Hey, looka there.

I cannot find my copy of Professor Longhair’s New Orleans Piano, and it’s driving me nuts.

I have some Dr. John to fill the gap. But on Mardi Gras, and most other days for that matter, Longhair is my preferred go-to for raw, funky, off-kilter Crescent City musical irrationality.

I turned to YouTube for a fix. What I found there reminded me of one of the great factoids from the old days of R’n’B (if that’s how New Orleans music can be classed):

In 1949, Professor Longhair made his first recordings leading a band called the Shuffling Hungarians.

That is just about the baddest, silliest, most wonderful band name anyone’s come up with, even after 65 years. And truly, it is a name deserving of more recognition. Perhaps even a plaque in the Rock n’ Roll Hall of Fame, which has already inducted Longhair as a solo performer.

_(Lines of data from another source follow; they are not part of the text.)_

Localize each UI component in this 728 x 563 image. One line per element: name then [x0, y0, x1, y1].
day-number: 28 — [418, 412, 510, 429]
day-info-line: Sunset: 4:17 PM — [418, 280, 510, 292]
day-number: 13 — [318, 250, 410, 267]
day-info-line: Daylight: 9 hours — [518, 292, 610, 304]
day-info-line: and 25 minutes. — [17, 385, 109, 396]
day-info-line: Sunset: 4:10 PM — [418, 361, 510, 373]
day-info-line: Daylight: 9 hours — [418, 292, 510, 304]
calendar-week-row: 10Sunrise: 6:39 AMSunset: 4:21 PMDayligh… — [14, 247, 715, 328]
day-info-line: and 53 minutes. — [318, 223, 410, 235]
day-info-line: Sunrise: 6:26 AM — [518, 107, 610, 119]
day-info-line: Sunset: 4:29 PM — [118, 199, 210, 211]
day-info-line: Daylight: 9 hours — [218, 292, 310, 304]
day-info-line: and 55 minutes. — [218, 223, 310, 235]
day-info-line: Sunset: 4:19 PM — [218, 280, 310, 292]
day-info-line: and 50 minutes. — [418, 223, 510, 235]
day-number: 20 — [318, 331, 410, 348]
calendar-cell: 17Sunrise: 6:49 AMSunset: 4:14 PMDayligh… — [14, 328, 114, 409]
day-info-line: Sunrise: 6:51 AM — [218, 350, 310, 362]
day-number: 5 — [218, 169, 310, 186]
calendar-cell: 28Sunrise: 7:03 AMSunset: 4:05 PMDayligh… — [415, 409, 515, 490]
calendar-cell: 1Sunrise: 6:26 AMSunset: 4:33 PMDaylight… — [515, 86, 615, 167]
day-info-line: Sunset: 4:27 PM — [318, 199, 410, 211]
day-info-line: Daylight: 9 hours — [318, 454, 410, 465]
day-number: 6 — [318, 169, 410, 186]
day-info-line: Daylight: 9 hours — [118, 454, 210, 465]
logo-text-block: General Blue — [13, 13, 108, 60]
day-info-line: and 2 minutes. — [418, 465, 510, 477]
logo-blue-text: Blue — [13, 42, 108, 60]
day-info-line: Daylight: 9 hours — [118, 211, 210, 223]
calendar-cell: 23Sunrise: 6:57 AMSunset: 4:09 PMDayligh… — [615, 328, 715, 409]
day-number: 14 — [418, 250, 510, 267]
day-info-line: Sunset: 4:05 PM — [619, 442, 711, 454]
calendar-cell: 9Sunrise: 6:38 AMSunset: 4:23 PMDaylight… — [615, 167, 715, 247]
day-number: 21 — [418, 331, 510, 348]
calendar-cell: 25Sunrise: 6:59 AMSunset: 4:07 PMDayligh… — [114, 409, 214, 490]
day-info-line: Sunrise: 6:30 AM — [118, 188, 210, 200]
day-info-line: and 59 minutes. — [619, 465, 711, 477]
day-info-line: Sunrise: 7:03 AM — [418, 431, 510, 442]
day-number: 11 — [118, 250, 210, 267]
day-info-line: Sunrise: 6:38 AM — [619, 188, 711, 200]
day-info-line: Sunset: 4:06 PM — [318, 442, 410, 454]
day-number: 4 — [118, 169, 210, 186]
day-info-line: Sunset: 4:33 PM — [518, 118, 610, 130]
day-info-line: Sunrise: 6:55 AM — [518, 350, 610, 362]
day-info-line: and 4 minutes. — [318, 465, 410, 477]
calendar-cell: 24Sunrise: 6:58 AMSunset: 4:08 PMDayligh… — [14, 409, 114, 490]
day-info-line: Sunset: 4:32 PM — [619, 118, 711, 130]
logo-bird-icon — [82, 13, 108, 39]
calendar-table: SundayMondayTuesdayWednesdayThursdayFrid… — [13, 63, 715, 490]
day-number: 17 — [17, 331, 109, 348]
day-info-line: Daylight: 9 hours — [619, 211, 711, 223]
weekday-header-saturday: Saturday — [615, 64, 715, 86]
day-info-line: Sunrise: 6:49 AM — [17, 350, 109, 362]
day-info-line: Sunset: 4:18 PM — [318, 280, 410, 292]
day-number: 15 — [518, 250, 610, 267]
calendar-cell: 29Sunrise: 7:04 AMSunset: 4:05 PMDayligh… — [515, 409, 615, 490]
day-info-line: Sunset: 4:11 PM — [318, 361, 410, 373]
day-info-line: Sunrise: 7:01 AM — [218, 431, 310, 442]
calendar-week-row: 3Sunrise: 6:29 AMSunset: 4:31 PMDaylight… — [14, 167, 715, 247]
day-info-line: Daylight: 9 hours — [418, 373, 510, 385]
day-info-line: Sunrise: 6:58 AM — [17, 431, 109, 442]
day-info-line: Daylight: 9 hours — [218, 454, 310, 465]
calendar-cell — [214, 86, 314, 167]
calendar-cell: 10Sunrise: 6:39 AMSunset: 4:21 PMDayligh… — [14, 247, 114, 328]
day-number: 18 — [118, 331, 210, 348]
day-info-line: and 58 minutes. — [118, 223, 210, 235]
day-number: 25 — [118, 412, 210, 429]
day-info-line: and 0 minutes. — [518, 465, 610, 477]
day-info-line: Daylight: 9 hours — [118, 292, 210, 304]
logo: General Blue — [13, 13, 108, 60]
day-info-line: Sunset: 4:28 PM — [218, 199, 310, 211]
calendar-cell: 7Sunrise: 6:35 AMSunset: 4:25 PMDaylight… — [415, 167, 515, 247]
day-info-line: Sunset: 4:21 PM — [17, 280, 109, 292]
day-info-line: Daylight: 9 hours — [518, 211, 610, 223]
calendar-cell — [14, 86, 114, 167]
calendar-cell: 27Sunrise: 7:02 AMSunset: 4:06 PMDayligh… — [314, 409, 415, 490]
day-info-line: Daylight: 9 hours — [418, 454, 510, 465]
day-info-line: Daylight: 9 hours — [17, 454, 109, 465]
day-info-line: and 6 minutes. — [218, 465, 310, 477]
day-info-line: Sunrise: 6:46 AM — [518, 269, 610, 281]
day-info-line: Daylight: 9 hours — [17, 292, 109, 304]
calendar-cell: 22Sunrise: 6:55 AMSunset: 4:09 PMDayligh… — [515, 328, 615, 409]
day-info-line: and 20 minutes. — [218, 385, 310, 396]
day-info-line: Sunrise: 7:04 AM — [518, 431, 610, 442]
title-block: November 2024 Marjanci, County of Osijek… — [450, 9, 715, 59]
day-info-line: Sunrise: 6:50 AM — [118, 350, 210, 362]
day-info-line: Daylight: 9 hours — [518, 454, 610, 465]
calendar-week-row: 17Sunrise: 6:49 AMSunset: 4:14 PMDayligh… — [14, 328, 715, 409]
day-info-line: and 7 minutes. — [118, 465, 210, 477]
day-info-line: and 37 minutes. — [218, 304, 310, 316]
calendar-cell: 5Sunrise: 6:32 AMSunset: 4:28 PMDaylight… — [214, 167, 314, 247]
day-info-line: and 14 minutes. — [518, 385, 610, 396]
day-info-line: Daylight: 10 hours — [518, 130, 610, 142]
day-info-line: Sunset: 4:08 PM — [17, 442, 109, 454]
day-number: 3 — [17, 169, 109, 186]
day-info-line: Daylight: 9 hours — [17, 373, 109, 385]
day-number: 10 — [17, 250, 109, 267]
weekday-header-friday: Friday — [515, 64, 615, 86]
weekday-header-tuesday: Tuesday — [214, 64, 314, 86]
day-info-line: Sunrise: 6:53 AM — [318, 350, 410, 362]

It pains me to admit that I can name four members of the wretched REO Speedwagon off the top of my head, but the members of the Shuffling Hungarians have completely evaded my grasp. (The race of fame does not often go to the shuffling.)

As a taste of the Shuffling Hungarians’ particular brand of madness, YouTube offers up “She Ain’t Got No Hair,” one of a raftload of blues and R’n’B songs concerning bald-headed women. It will never be used to sell alopecia prescription drugs on daytime TV, which is probably just as well.

Mix up a few Hurricanes, then, and let the good times shuffle:

4 thoughts on “Hey, looka there.

  1. Today is your lucky day!!! You gave (er, was it “lent”?) “New Orleans Piano” to me! As the fates will have it, it will be in your hands in two days! Happy Mardi Gras!

    1. Yes, it was a gift to you and then you burned me a copy. I have listened more to the burn than you have to the original — I think it was a little unpolished for your taste.
      Thanks for your assistance. And laissez les bons temps roulez.

      1. Well, I love Dr. John, and I love Henry Butler’s N’Orleans stuff, which I guess is a little more polished than either the Professor or James Booker, whom Eric tried to turn me onto. I don’t consider myself a music snob, but I guess there is some reasonable level of proficiency that I consider tables stakes. I think Rebennack & Butler prove that it’s possible to maintain the raw rhythmic pulse that makes N’Orleans music so great and yet do it with a degree of finesse.

  2. It’s clear listening to “She Ain’t Got No Hair” where rock ‘n roll great Antoine Domino comes from, musically. Fats is no Van Cliburn, but has just a modicum more finesse than the shufflers above.